San Paolo Albanese is the smallest commune in Basilicata with an area of 29.9 km2, and little less than 330 people. At an altitude of 843 meters, San Paolo Albanese was founded in approximately 1534 by ethnic Albanian refugees during the invasion from Greece by the Turks. Surprisingly, even after Italy’s unification, the Arbaresh language is still spoken in that region today. Elena, proud owner of the only restaurant of San Paolo Albanese, speaks to her sister over the phone in Arbaresh.
It seemed as though we walked directly into someone’s home not in a restaurant. The kitchen was tinny and so was the dining area, which might seat maybe 20 people on a full night.
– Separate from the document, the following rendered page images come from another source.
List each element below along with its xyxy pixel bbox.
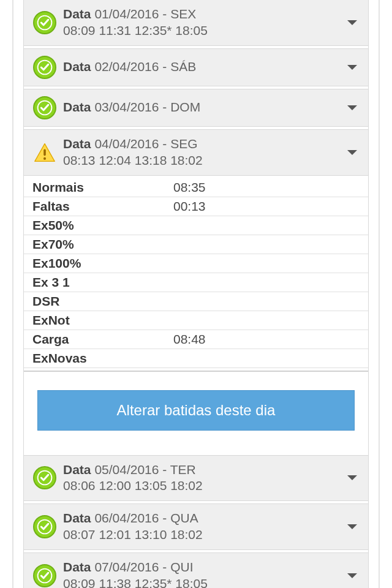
entry-times: 08:09 11:31 12:35* 18:05 [63,23,208,37]
accordion-header[interactable]: Data 05/04/2016 - TER 08:06 12:00 13:05 … [24,455,368,502]
data-label: Data [63,100,91,114]
data-label: Data [63,462,91,477]
detail-key: Normais [32,180,173,195]
svg-point-10 [43,157,46,159]
detail-row: Ex100% [24,254,368,273]
detail-row: Ex50% [24,216,368,235]
entry-date: 03/04/2016 - DOM [94,100,200,114]
chevron-down-icon [345,104,360,111]
detail-row: DSR [24,292,368,311]
chevron-down-icon [345,19,360,26]
data-label: Data [63,511,91,525]
change-entries-button[interactable]: Alterar batidas deste dia [37,390,355,431]
details-panel: Normais08:35 Faltas00:13 Ex50% Ex70% Ex1… [24,176,368,455]
svg-rect-9 [43,149,46,156]
accordion-header[interactable]: Data 04/04/2016 - SEG 08:13 12:04 13:18 … [24,129,368,176]
detail-key: Ex 3 1 [32,275,173,290]
entry-times: 08:06 12:00 13:05 18:02 [63,478,203,492]
detail-key: Carga [32,332,173,347]
check-icon [32,466,57,490]
entry-times: 08:09 11:38 12:35* 18:05 [63,576,208,588]
detail-value [173,294,360,309]
chevron-down-icon [345,149,360,156]
detail-key: Ex70% [32,237,173,252]
detail-value [173,313,360,328]
check-icon [32,10,57,35]
data-label: Data [63,7,91,21]
entry-date: 06/04/2016 - QUA [94,511,198,525]
detail-row: ExNot [24,311,368,330]
entry-date: 02/04/2016 - SÁB [94,59,196,74]
entry-date: 01/04/2016 - SEX [94,7,196,21]
entry-text: Data 01/04/2016 - SEX 08:09 11:31 12:35*… [63,6,345,39]
entry-text: Data 03/04/2016 - DOM [63,99,345,116]
chevron-down-icon [345,64,360,71]
entry-date: 05/04/2016 - TER [94,462,195,477]
check-icon [32,564,57,588]
accordion-header[interactable]: Data 01/04/2016 - SEX 08:09 11:31 12:35*… [24,0,368,46]
entry-text: Data 04/04/2016 - SEG 08:13 12:04 13:18 … [63,136,345,169]
detail-row: ExNovas [24,349,368,368]
check-icon [32,96,57,120]
entry-text: Data 02/04/2016 - SÁB [63,59,345,75]
data-label: Data [63,560,91,574]
detail-value: 08:35 [173,180,360,195]
accordion-header[interactable]: Data 03/04/2016 - DOM [24,89,368,127]
detail-value [173,237,360,252]
detail-key: ExNovas [32,351,173,366]
entry-date: 04/04/2016 - SEG [94,137,197,151]
accordion-header[interactable]: Data 02/04/2016 - SÁB [24,48,368,86]
warning-icon [32,140,57,165]
entry-date: 07/04/2016 - QUI [94,560,193,574]
entry-text: Data 05/04/2016 - TER 08:06 12:00 13:05 … [63,462,345,495]
detail-row: Ex70% [24,235,368,254]
data-label: Data [63,137,91,151]
detail-row: Normais08:35 [24,178,368,197]
entry-text: Data 07/04/2016 - QUI 08:09 11:38 12:35*… [63,559,345,588]
detail-value [173,256,360,271]
chevron-down-icon [345,474,360,481]
detail-key: Ex100% [32,256,173,271]
accordion-list: Data 01/04/2016 - SEX 08:09 11:31 12:35*… [23,0,369,588]
detail-value [173,351,360,366]
button-area: Alterar batidas deste dia [24,371,368,455]
entry-text: Data 06/04/2016 - QUA 08:07 12:01 13:10 … [63,510,345,543]
detail-row: Ex 3 1 [24,273,368,292]
detail-value: 00:13 [173,199,360,214]
check-icon [32,514,57,539]
detail-key: DSR [32,294,173,309]
detail-value: 08:48 [173,332,360,347]
detail-key: Ex50% [32,218,173,233]
accordion-header[interactable]: Data 06/04/2016 - QUA 08:07 12:01 13:10 … [24,503,368,550]
check-icon [32,55,57,80]
detail-value [173,275,360,290]
entry-times: 08:13 12:04 13:18 18:02 [63,153,203,167]
detail-value [173,218,360,233]
chevron-down-icon [345,523,360,530]
accordion-header[interactable]: Data 07/04/2016 - QUI 08:09 11:38 12:35*… [24,552,368,588]
detail-key: ExNot [32,313,173,328]
chevron-down-icon [345,572,360,579]
entry-times: 08:07 12:01 13:10 18:02 [63,527,203,541]
detail-key: Faltas [32,199,173,214]
detail-row: Carga08:48 [24,330,368,349]
detail-row: Faltas00:13 [24,197,368,216]
data-label: Data [63,59,91,74]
We were warmly greeted with a table decorated with freshly baked sweets and home cured meats and breads as well as sauces and marmalades jarred in bottles.
Elena fed us “il piatto dei vacanti”, the nomads’ meal. One might call it a rustic version of the québécois “coureur des bois” breakfast. This was something I had never seen before. Apparently, due to its isolated geographic position, virtually no one had store-bought food. This dish was one for the unexpected visitor and mostly for those who were travelers in need of hardy food, knowing not when their next meal would be. “Il piatto del vacante” consists of a fried egg, a piece of home-made and locally cured sausage, “cotica”, a thick slice of cured local bacon and fried “pepperoni cruschi” on the side.
A dish that would make even the tough vegetarians think twice before passing up such an opportunity to sooth the soul, which says ‘welcome home’ wherever your home might be.
As we finished our meal and took the last sip of home-made red wine and set out to our next destination, Chiaromonte, about 50 km from where we were. Technically it shouldn’t have taken us too long to arrive- that’s if we hadn’t stopped several times to take in the scenery. We succumbed to the attraction of the breathtaking moments in just the perfect natural light.
Our car barely squeezed between two others and made it to the top where at least 15 men from the village greeted us and led us into a dark man-made ancient cold room, a “cantina” carved right into the rock that served to preserve food in the past and is now being used as a get-together for the villagers -mostly men- to eat, drink and have fun. I have never seen anything like it. Chef and host Pasquale and friends had turned the cantina into a trattoria– buffet, where cured meats, fresh bread, pizzas and foccaccias made with local spelt flour, were beautiful laid out for us to indulge in. And yes, there was more to come. These were appetizers, not the recipe I was called in to capture. As Pasquale explained: “today I will divulge the secrets in my invented pasta dish: “Gnocchi con tartufo e fondue di formaggi” Gnocchi pasta with truffles and cheese fondue…. “O Dio” I said and that wasn’t all, a few other friends decided to show us how to make “frittelle al sambucco” a thin omelet perfumed with sambuco flowers freshly picked just moments before adding them to the mix.
As a bunch of burly men bonded while cooking, quickly the divine smells emanating from the rocks attracted more villagers into this cold room, which was now getting very warm. The chaotic environment made it more challenging to film and keep control of the situation but I allowed the natural course of events to follow its flow.